Ein Vermarktungskonzept braucht es nicht, die Menschen wissen, wo der Rhein und ihr Floss sind. Sie wissen, dass sie nichts zu bezahlen brauchen, auch wenn Edoardo Bennato spielt. Wahrscheinlich ist ihnen auch bewusst, wer das Konzert bezahlt, nämlich die Swisslos-Fonds von Basel-Stadt und Basel-Landschaft und verschiedene Stiftungen und Sponsoren –  zum Beispiel eine Uhrenfirma aus Hölstein, die zwar relativ bescheiden auftritt, aber doch eine unübersehbare Präsenz hat. Am Rheinufer, an einem Ort, wo Werbung ansonsten verboten ist. Es ist also ein klares Image-Sponsoring, welches am schwierigsten via Kickback zu bemessen ist. Und dennoch, oder eben gerade deshalb, funktioniert es beim Floss. Gottseidank, denn neben den Beiträgen der öffentlichen Hand müssen jedes Jahr rund 350'000 Franken an Sponsoring-Geldern akquiriert werden.

Freigut

Abend für Abend ist zudem eine Truppe Matrosen mit Netzen im Einsatz, sie fischen im Publikum nach Geld für ’ne Buddel Rum. Etwas beizutragen, ist zwar freiwillig, aber dennoch wichtig, weil das Floss ja von Menschen gemacht wird und diese Menschen ein Gesicht haben und ein Bedürfnis formulieren. Deshalb geben die Leute gern. Dazu passt wiederum ein Zitat aus der Basler Zeitung, welches aus der Zeit der gerichtlichen Auseinandersetzungen stammt, diesen Aspekt aber besonders schön verdeutlicht: «Bye-Bye Floss! Hach, beinahe Schluss. Noch zwei Konzerte, und schon ist es wieder weg, das Floss. Zur Sicherheit lassen wir ein kleines Stossgebet gen Himmel und Entscheidungsträger fahren: liebes Floss, wir wünschen uns fest, dass du auch im nächsten Sommer an die hiesigen Gestade zurückkehrst. Um uns – wie in den vergangenen Wochen und Jahren – zu entzücken.»
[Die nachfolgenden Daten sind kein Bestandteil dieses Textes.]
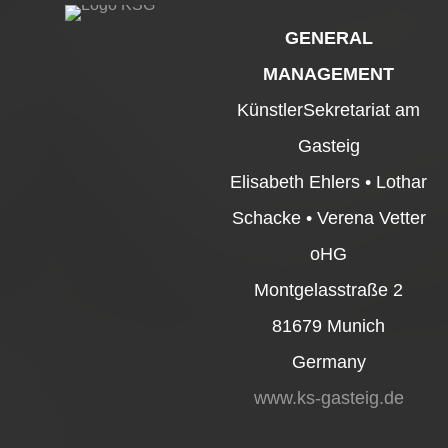
GENERAL
MANAGEMENT
KünstlerSekretariat am
Gasteig
Elisabeth Ehlers • Lothar
Schacke • Verena Vetter
oHG
Montgelasstraße 2
81679 Munich
Germany
www.ks-gasteig.de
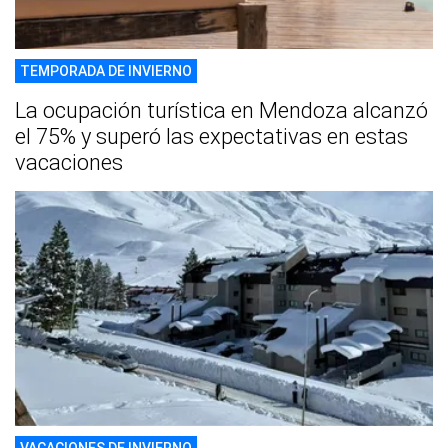
TEMPORADA DE INVIERNO
La ocupación turística en Mendoza alcanzó
el 75% y superó las expectativas en estas
vacaciones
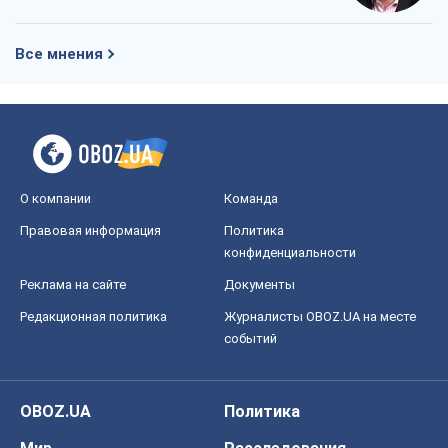
Все мнения
О компании
Команда
Правовая информация
Политика
конфиденциальности
Реклама на сайте
Документы
Редакционная политика
Журналисты OBOZ.UA на месте
событий
OBOZ.UA
Политика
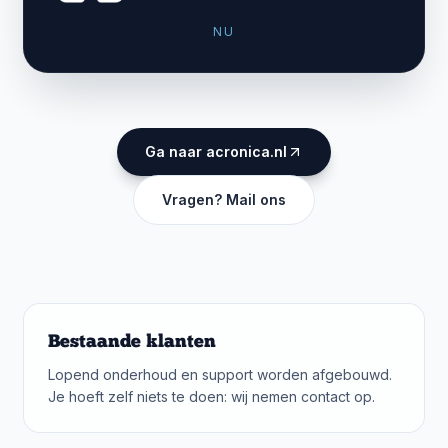
NU
Ga naar acronica.nl
Vragen? Mail ons
Bestaande klanten
Lopend onderhoud en support worden afgebouwd.
Je hoeft zelf niets te doen: wij nemen contact op.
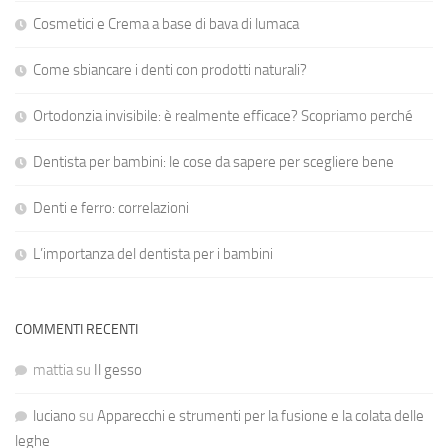
Cosmetici e Crema a base di bava di lumaca
Come sbiancare i denti con prodotti naturali?
Ortodonzia invisibile: è realmente efficace? Scopriamo perché
Dentista per bambini: le cose da sapere per scegliere bene
Denti e ferro: correlazioni
L’importanza del dentista per i bambini
COMMENTI RECENTI
mattia
su
Il gesso
luciano
su
Apparecchi e strumenti per la fusione e la colata delle
leghe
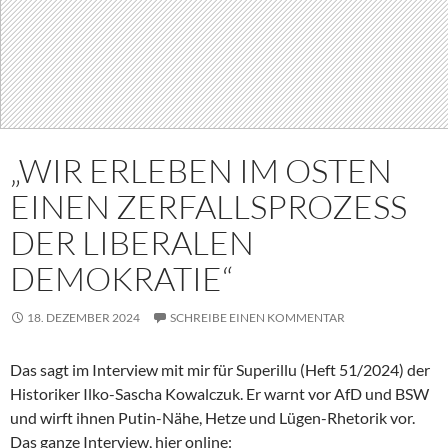
„WIR ERLEBEN IM OSTEN
EINEN ZERFALLSPROZESS
DER LIBERALEN
DEMOKRATIE“
18. DEZEMBER 2024
SCHREIBE EINEN KOMMENTAR
Das sagt im Interview mit mir für Superillu (Heft 51/2024) der
Historiker Ilko-Sascha Kowalczuk. Er warnt vor AfD und BSW
und wirft ihnen Putin-Nähe, Hetze und Lügen-Rhetorik vor.
Das ganze Interview, hier online:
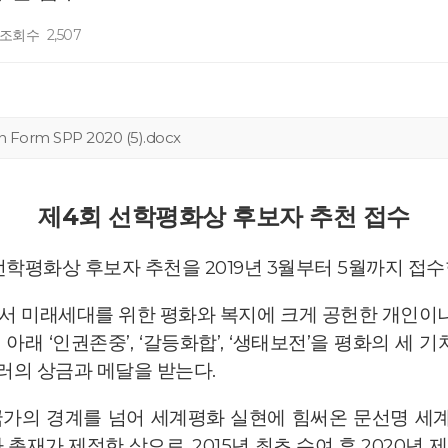
조회수
2,507
n Form SPP 2020 (5).docx
제4회 선학평화상 후보자 추천 접수
평화상 후보자 추천을 2019년 3월부터 5월까지 접수
 미래세대를 위한 평화와 복지에 크게 공헌한 개인이나
 아래 ‘인권존중’, ‘갈등화합’, ‘생태보전’을 평화의 세
달러의 상금과 메달을 받는다.
국가의 경계를 넘어 세계평화 실현에 힘써온 문선명 
총재가 제정한 상으로, 2015년 최초 수여 후 2020년 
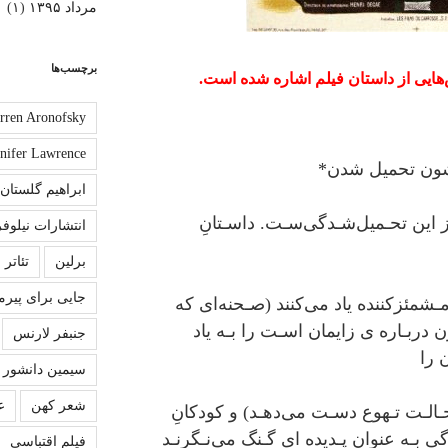
مرداد ۱۳۹۵
(۱)
برچسب‌ها
‌هایی از داستان فیلم اشاره شده است.
rren Aronofsky
nnifer Lawrence
اشون تحمیل شدن*
ابراهیم گلستان
از اﯾﻦ ﺗﺤـﻤﯿﻞﺷـﺪﮔﯽﺳـﺖ. داﺳـﺘﺎنِ
انتشارات نیلوفر
برلین
تئاتر
جایی برای پیرم
ﺘﯽ ﻣـﺸﻤﺌﺰﮐﻨﻨﺪه ﯾﺎد ﻣﯽﮐﻨﻨﺪ (ﺻـﺤﻨﻪای ﮐﻪ
 درﺑـﺎره ی زاﯾﻤﺎن اﺳـﺖ را ﺑـﻪ ﯾﺎد
جنبفر لارنس
ن را
سیمین دانشور
شعر کهن
ع
ﺣـﺎﻟـﺖ ﺗـﻬﻮع دﺳـﺖ ﻣﯽدﻫـﺪ) و ﮐﻮدﮐﺎنِ
ﮔﯽ ﺑـﻪ عنوان ﭘـﺪﯾﺪه ای ﮔـﻨﮓ ﻣﯽﻧـﮕﺮﻧـﺪ
فیلم اقتباسی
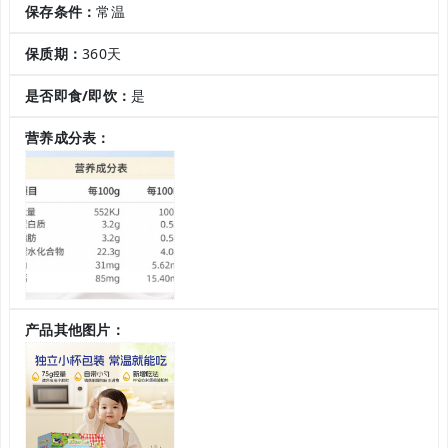
保存条件：
常温
保质期：
360天
是否即食/即饮：
是
营养成分表：
产品其他图片：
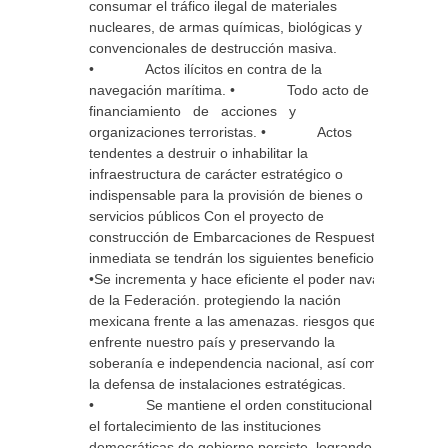
consumar el tráfico ilegal de materiales
nucleares, de armas químicas, biológicas y
convencionales de destrucción masiva.
• Actos ilícitos en contra de la
navegación marítima. • Todo acto de
financiamiento de acciones y
organizaciones terroristas. • Actos
tendentes a destruir o inhabilitar la
infraestructura de carácter estratégico o
indispensable para la provisión de bienes o
servicios públicos Con el proyecto de
construcción de Embarcaciones de Respuesta
inmediata se tendrán los siguientes beneficios:
•Se incrementa y hace eficiente el poder naval
de la Federación. protegiendo la nación
mexicana frente a las amenazas. riesgos que
enfrente nuestro país y preservando la
soberanía e independencia nacional, así como
la defensa de instalaciones estratégicas.
• Se mantiene el orden constitucional y
el fortalecimiento de las instituciones
democráticas de gobierno persiste. logrando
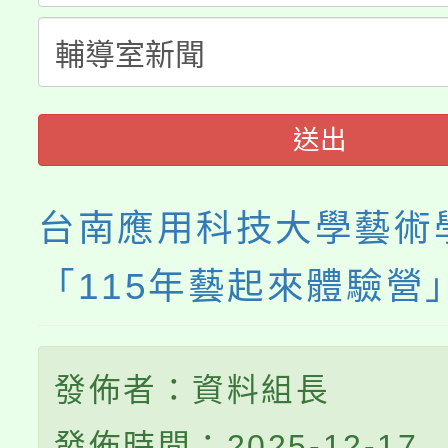
轉知中國文化大學推廣
代理(課)教師甄選結果(
《TA101》溝通分析
送出
程，歡迎學生輔導中心
心理、諮商輔導、社會
台南應用科技大學藝術
系所師生報名參加。
「115年藝起來體驗營
發佈者：資料組長
發佈時間：2025-12-17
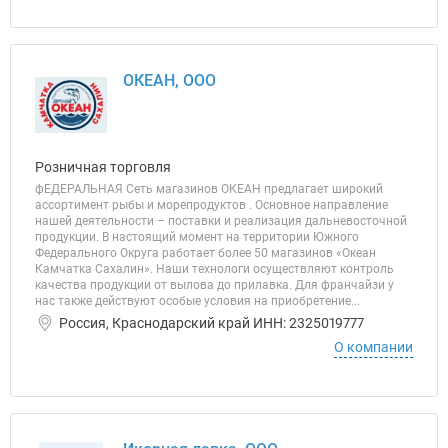
ОКЕАН, ООО
Розничная торговля
фЕДЕРАЛЬНАЯ Сеть магазинов ОКЕАН предлагает широкий
ассортимент рыбы и морепродуктов . Основное направление
нашей деятельности – поставки и реализация дальневосточной
продукции. В настоящий момент на территории Южного
Федерального Округа работает более 50 магазинов «Океан
Камчатка Сахалин». Наши технологи осуществляют контроль
качества продукции от вылова до прилавка. Для франчайзи у
нас также действуют особые условия на приобретение...
Россия, Краснодарский край ИНН: 2325019777
О компании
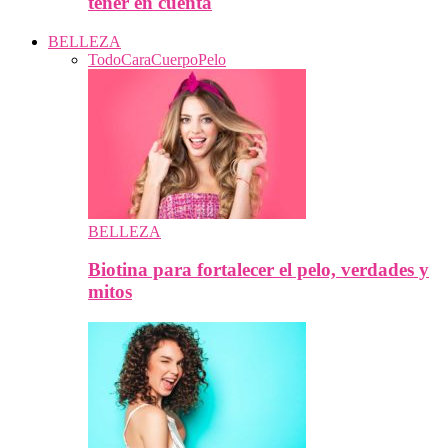
tener en cuenta
BELLEZA
Todo
Cara
Cuerpo
Pelo
BELLEZA
Biotina para fortalecer el pelo, verdades y
mitos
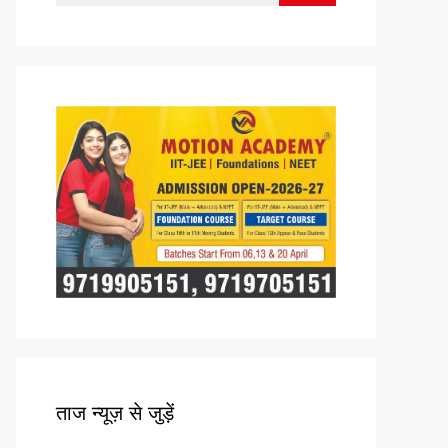
for:
ताज न्यूज़ से जुड़ें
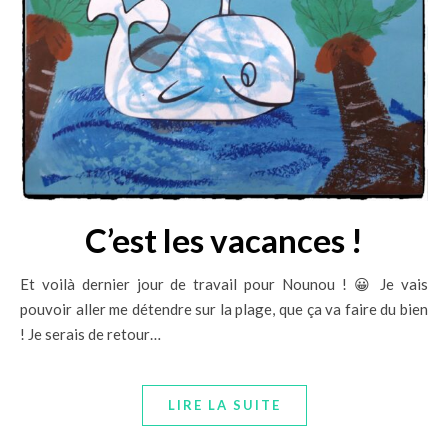
C’est les vacances !
Et voilà dernier jour de travail pour Nounou ! 😀 Je vais
pouvoir aller me détendre sur la plage, que ça va faire du bien
! Je serais de retour…
LIRE LA SUITE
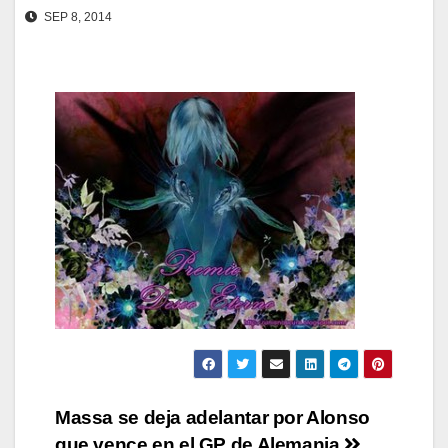
SEP 8, 2014
Navegación
Massa se deja adelantar por Alonso
que vence en el GP de Alemania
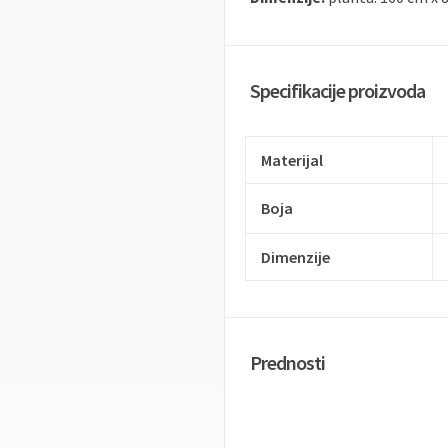
Specifikacije proizvoda
Materijal
Boja
Dimenzije
Prednosti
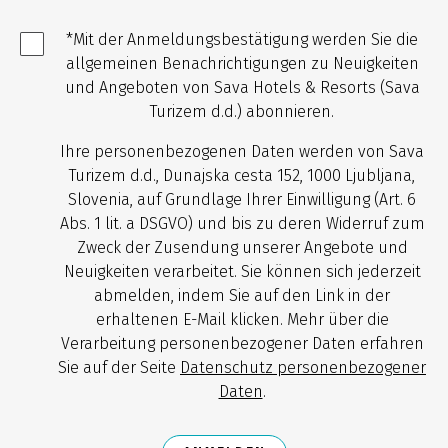
*Mit der Anmeldungsbestätigung werden Sie die
allgemeinen Benachrichtigungen zu Neuigkeiten
und Angeboten von Sava Hotels & Resorts (Sava
Turizem d.d.) abonnieren.
Ihre personenbezogenen Daten werden von Sava
Turizem d.d., Dunajska cesta 152, 1000 Ljubljana,
Slovenia, auf Grundlage Ihrer Einwilligung (Art. 6
Abs. 1 lit. a DSGVO) und bis zu deren Widerruf zum
Zweck der Zusendung unserer Angebote und
Neuigkeiten verarbeitet. Sie können sich jederzeit
abmelden, indem Sie auf den Link in der
erhaltenen E-Mail klicken. Mehr über die
Verarbeitung personenbezogener Daten erfahren
Sie auf der Seite
Datenschutz personenbezogener
Daten
.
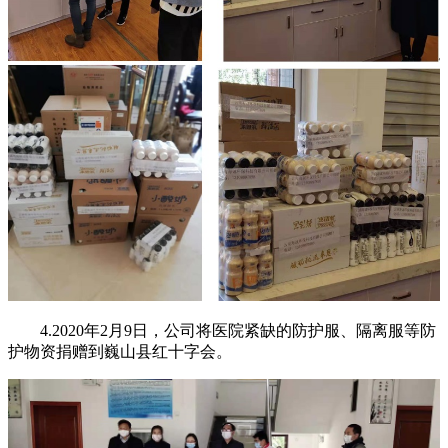
4.2020年2月9日，公司将医院紧缺的防护服、隔离服等防
护物资捐赠到巍山县红十字会。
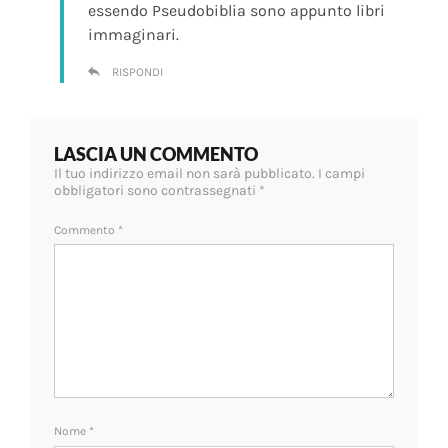
essendo Pseudobiblia sono appunto libri
immaginari.
RISPONDI
LASCIA UN COMMENTO
Il tuo indirizzo email non sarà pubblicato.
I campi
obbligatori sono contrassegnati
*
Commento
*
Nome
*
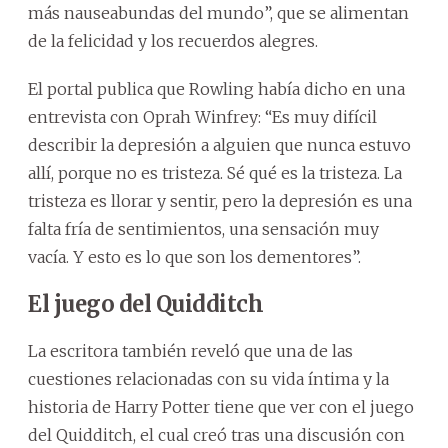
más nauseabundas del mundo”, que se alimentan
de la felicidad y los recuerdos alegres.
El portal publica que Rowling había dicho en una
entrevista con Oprah Winfrey: “Es muy difícil
describir la depresión a alguien que nunca estuvo
allí, porque no es tristeza. Sé qué es la tristeza. La
tristeza es llorar y sentir, pero la depresión es una
falta fría de sentimientos, una sensación muy
vacía. Y esto es lo que son los dementores”.
El juego del Quidditch
La escritora también reveló que una de las
cuestiones relacionadas con su vida íntima y la
historia de Harry Potter tiene que ver con el juego
del Quidditch, el cual creó tras una discusión con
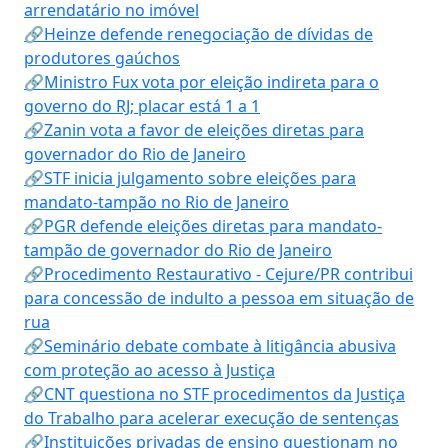
arrendatário no imóvel
🔗Heinze defende renegociação de dívidas de
produtores gaúchos
🔗Ministro Fux vota por eleição indireta para o
governo do RJ; placar está 1 a 1
🔗Zanin vota a favor de eleições diretas para
governador do Rio de Janeiro
🔗STF inicia julgamento sobre eleições para
mandato-tampão no Rio de Janeiro
🔗PGR defende eleições diretas para mandato-
tampão de governador do Rio de Janeiro
🔗Procedimento Restaurativo - Cejure/PR contribui
para concessão de indulto a pessoa em situação de
rua
🔗Seminário debate combate à litigância abusiva
com proteção ao acesso à Justiça
🔗CNT questiona no STF procedimentos da Justiça
do Trabalho para acelerar execução de sentenças
🔗Instituições privadas de ensino questionam no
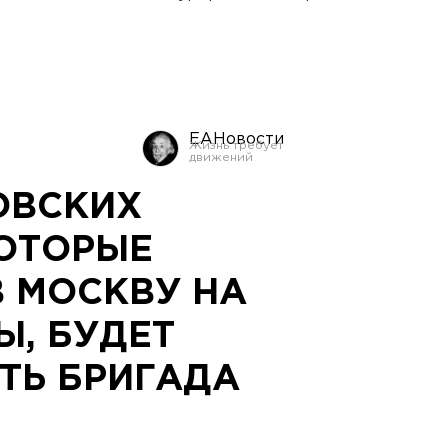
ЕАНовости
ОВСКИХ
КОТОРЫЕ
В МОСКВУ НА
Ы, БУДЕТ
ТЬ БРИГАДА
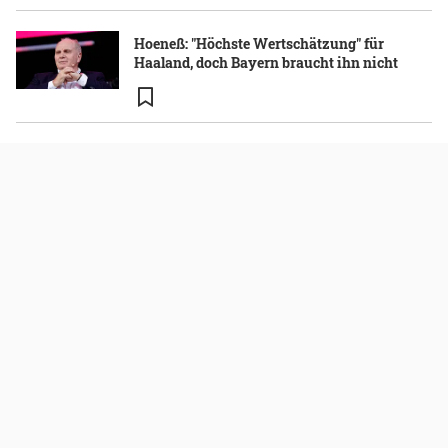
Hoeneß: "Höchste Wertschätzung" für
Haaland, doch Bayern braucht ihn nicht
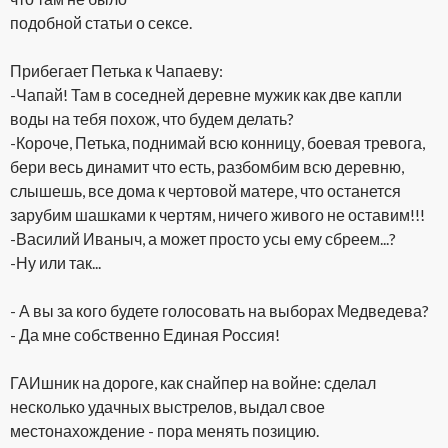
подобной статьи о сексе.
Прибегает Петька к Чапаеву:
-Чапай! Там в соседней деревне мужик как две капли
воды на тебя похож, что будем делать?
-Короче, Петька, поднимай всю конницу, боевая тревога,
бери весь динамит что есть, разбомбим всю деревню,
слышешь, все дома к чертовой матере, что останется
зарубим шашками к чертям, ничего живого не оставим!!!
-Василий Иваныч, а может просто усы ему сбреем...?
-Ну или так...
- А вы за кого будете голосовать на выборах Медведева?
- Да мне собственно Единая Россия!
ГАИшник на дороге, как снайпер на войне: сделал
несколько удачных выстрелов, выдал свое
местонахождение - пора менять позицию.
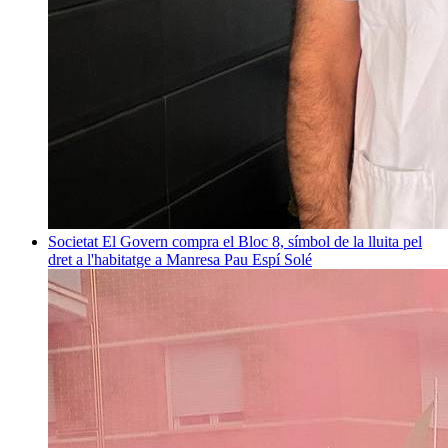
Societat
El Govern compra el Bloc 8, símbol de la lluita pel
dret a l'habitatge a Manresa
Pau Espí Solé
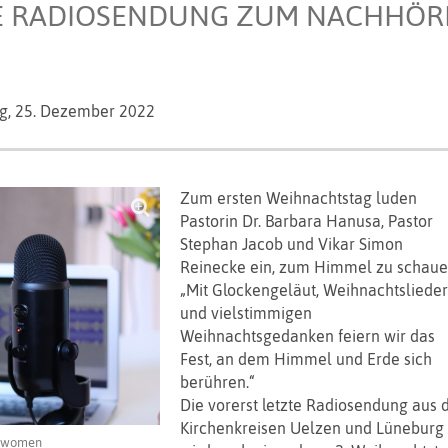
E RADIOSENDUNG ZUM NACHHÖRE
g,
25. Dezember 2022
Zum ersten Weihnachtstag luden
Pastorin Dr. Barbara Hanusa, Pastor
Stephan Jacob und Vikar Simon
Reinecke ein, zum Himmel zu schaue
„Mit Glockengeläut, Weihnachtsliede
und vielstimmigen
Weihnachtsgedanken feiern wir das
Fest, an dem Himmel und Erde sich
berühren.“
Die vorerst letzte Radiosendung aus 
Kirchenkreisen Uelzen und Lüneburg
cowomen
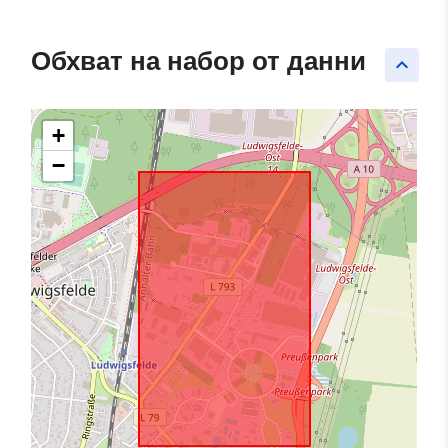
Обхват на набор от данни
keyboard_arrow_up
+
−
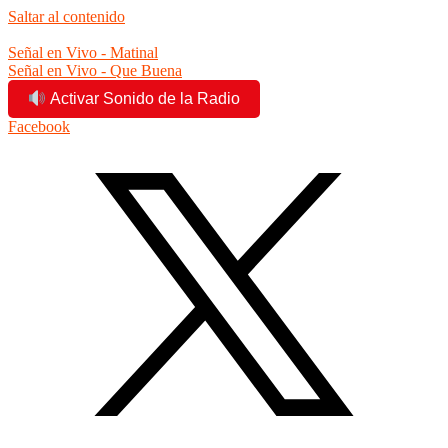
Saltar al contenido
6:20:18 am
Señal en Vivo - Matinal
Señal en Vivo - Que Buena
Activar Sonido de la Radio
Facebook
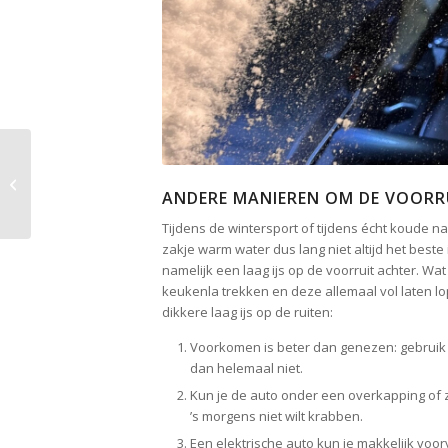
Vijf vragen aan Green
Travel Journal
ANDERE MANIEREN OM DE VOORRUI
Tijdens de wintersport of tijdens écht koude na
zakje warm water dus lang niet altijd het beste i
namelijk een laag ijs op de voorruit achter. Wa
keukenla trekken en deze allemaal vol laten lo
dikkere laag ijs op de ruiten:
Voorkomen is beter dan genezen: gebruik e
dan helemaal niet.
Kun je de auto onder een overkapping of z
’s morgens niet wilt krabben.
Een elektrische auto kun je makkelijk vo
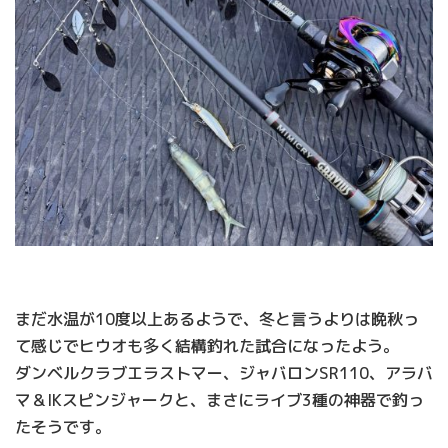
まだ水温が10度以上あるようで、冬と言うよりは晩秋っ
て感じでヒウオも多く結構釣れた試合になったよう。
ダンベルクラブエラストマー、ジャバロンSR110、アラバ
マ＆IKスピンジャークと、まさにライブ3種の神器で釣っ
たそうです。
Und das Floss ist zurückgekehrt, immer wieder, bereits über zwei Jahrzehnte lang. Wie viele Liebschaften haben sich an unseren Konzerten angebahnt? Wie viele Kinder sind nach einem Abend am Floss entstanden? Wie viele von ihnen sind nun über 20 Jahre alt und waren schon im Kinderwagen mit dabei? Wie viele von ihnen kommen heute noch, vielleicht mit ihren Eltern zusammen? Nebst dem Rheinwasser war und ist es das Publikum, das dieses Floss trägt, durch seine Präsenz hat es uns immer wieder den notwendigen Wind in die Segel geblasen. Liebe Leute, der Erfolg des Flosses ist Euer Erfolg, deshalb gehört das Floss nicht nur Euch – vielmehr seid Ihr das Floss, dieses Narrenschiff aus Nimmerland.